There are many foreigners who are desperately trying to get back into Thailand to attend to urgent matters, or simply get back together with their Thai families. Many others have simply made Thailand their home for an extended time and have gone through all the legal hoops required by Thai Immigration only to find themselves locked out.

The Thaiger is sent emails every day from people seeking information or solutions to their debacle. Thailand, although successful in containing the local Covid-19 outbreak, has now become extremely risk-averse in the matter of re-opening its borders. Thailand is in somewhat of a quandary – visually eliminating local transmissions (now for over 30 days) but the rest of the world is still wading though its first wave of infections. So the Thai government is wary of re-opening its borders (given the number of returning Thais who are testing positive).

The Thai government has recently set out a plan to bring back some 50,000 foreigners over the next few months who have registered to return under specific criteria. There is also ongoing talk and negotiations about initiating ‘travel bubbles’ with countries or cities that share a similar low risk for Covid-19. But there have been no specific announcements about participating countries or when this might roll out.

In the meantime the frustration continues for thousands of foreigners with either direct family or business links to the Kingdom that remain locked out of the country, plus those with valid ‘retirement’ visas. Here is just one such open letter as sent to The Thaiger…


I’m writing to you today to bring attention to a group of foreigners, expats who call Thailand home, whom have been stranded abroad since the lockdown began and are being completely ignored by the Thai government.

Much has been said recently about plans to allow certain groups foreigners to enter the Kingdom once again, including businessman, skilled labourers, foreigners married to Thais, permanent residents of Thailand, medical and wellness visitors, and lastly those residing within a yet-to-be-specified “travel bubble”.

None of this includes the re-introduction of general tourism at this stage.
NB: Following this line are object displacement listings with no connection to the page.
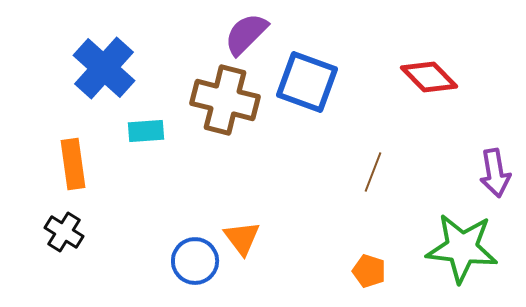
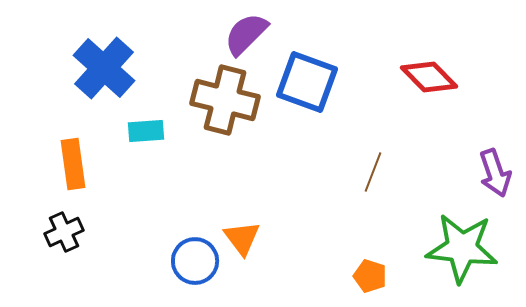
purple arrow: rotated 9 degrees counterclockwise
black cross: rotated 33 degrees clockwise
orange pentagon: moved 1 px right, 5 px down
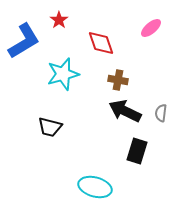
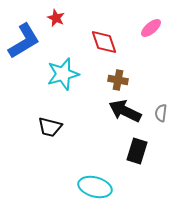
red star: moved 3 px left, 2 px up; rotated 12 degrees counterclockwise
red diamond: moved 3 px right, 1 px up
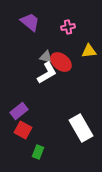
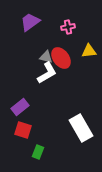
purple trapezoid: rotated 75 degrees counterclockwise
red ellipse: moved 4 px up; rotated 15 degrees clockwise
purple rectangle: moved 1 px right, 4 px up
red square: rotated 12 degrees counterclockwise
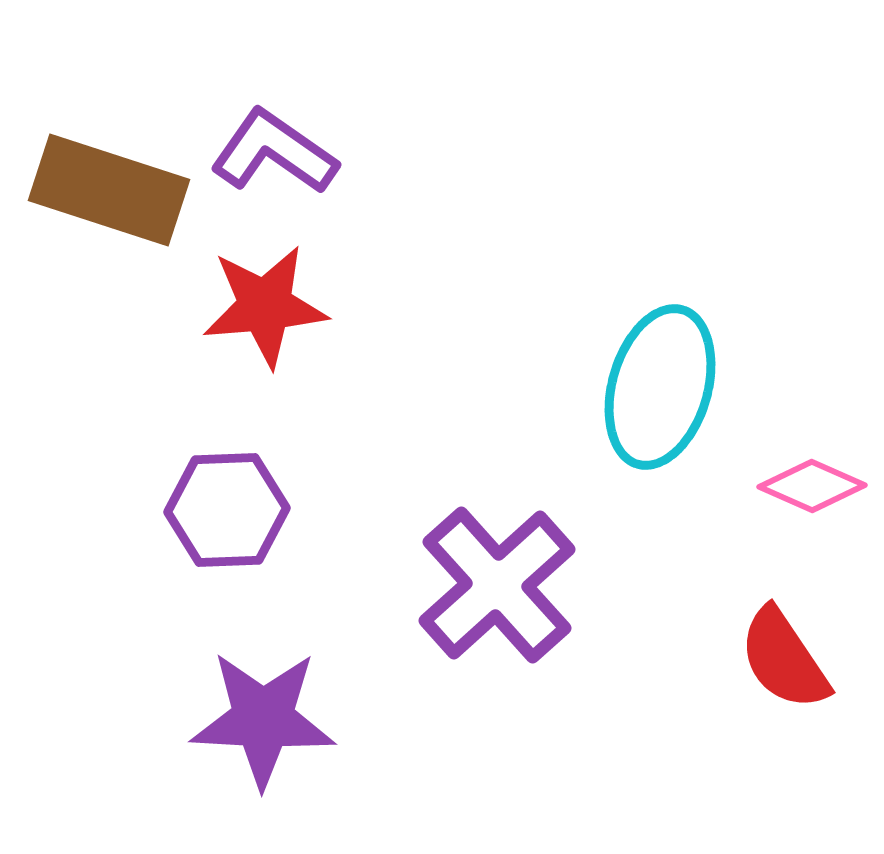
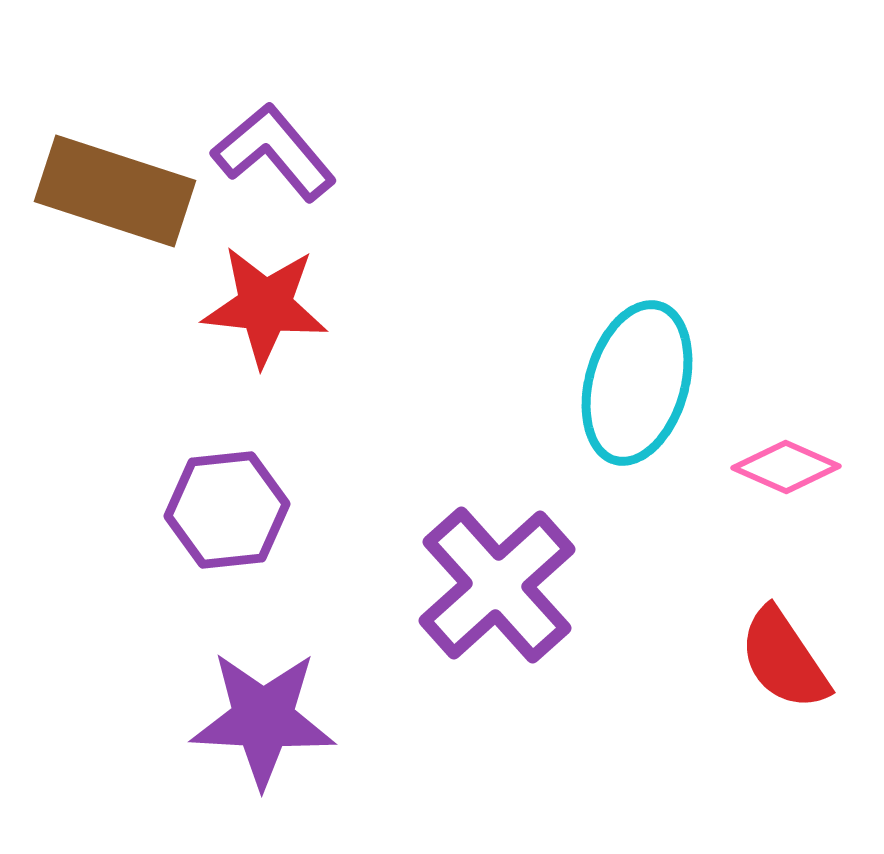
purple L-shape: rotated 15 degrees clockwise
brown rectangle: moved 6 px right, 1 px down
red star: rotated 11 degrees clockwise
cyan ellipse: moved 23 px left, 4 px up
pink diamond: moved 26 px left, 19 px up
purple hexagon: rotated 4 degrees counterclockwise
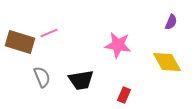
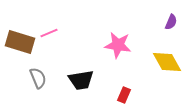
gray semicircle: moved 4 px left, 1 px down
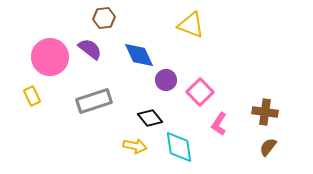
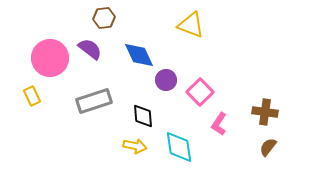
pink circle: moved 1 px down
black diamond: moved 7 px left, 2 px up; rotated 35 degrees clockwise
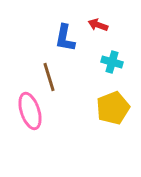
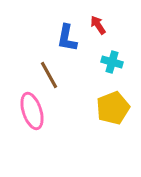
red arrow: rotated 36 degrees clockwise
blue L-shape: moved 2 px right
brown line: moved 2 px up; rotated 12 degrees counterclockwise
pink ellipse: moved 2 px right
That simply won’t be happening in the foreseeable future given the narrative coming out of the CCSA and directly from the Thai PM.

Completely absent from these lists are another group of foreigners – those with retirement visas who live in Thailand – some calling Thailand home for a decade or more – who had the unfortunate luck of being outside of Thailand when the airport was shut down in March.

I am one such foreigner. There are hundreds more, and tales of their hardships and frustrations can found in several social media groups like HERE.

Thus far, in all of the media briefings, government announcements and editorials concerning the topic of allowing foreigners back into Thailand, not once have the retired foreigners stranded abroad ever been mentioned, by anyone. It seems that we are being completely ignored and are considered to be nothing more than “tourists” to those in charge. That, despite the fact that all of us have chosen Thailand as our home. We are members of our local communities, we rent/own property, we employ locals, we contribute greatly to our local economies, we are decent and good people. Thailand is our home and after 4 months of living in hotel rooms abroad, we just want to come home.

I understand that caution is warranted regarding opening up the country to foreign arrivals again. I have no problem with that. It’s often better to be safe than sorry. However, the fact that ‘businessmen’, ‘medical tourists’ and even just normal tourists from nearby countries are being considered for entry into the Kingdom before those of us who call Thailand home, is truly disheartening.

Many of us are receiving no support from the Thai foreign embassies. I came to Nepal for a 4 week trekking holiday and got stranded here shortly afterwards when the airports were closed. I have made several attempts to contact the Thai Ambassador in Kathmandu, but my emails and phone calls go unanswered.

I am writing to you in hopes that you can offer some help to bring awareness to our situation – we, the forgotten foreigners. I am happy to make myself available for an interview, as no doubt many others in the same situation will be too.

Thank you for your time and I hope to hear from you soon.

Kind regards

Michael Deslippe

All The Thaiger can do, apart from publishing all the latest information about this issue, is to urge people in foreign countries, with an urgent need to return, is to contact your local Thai Embassy.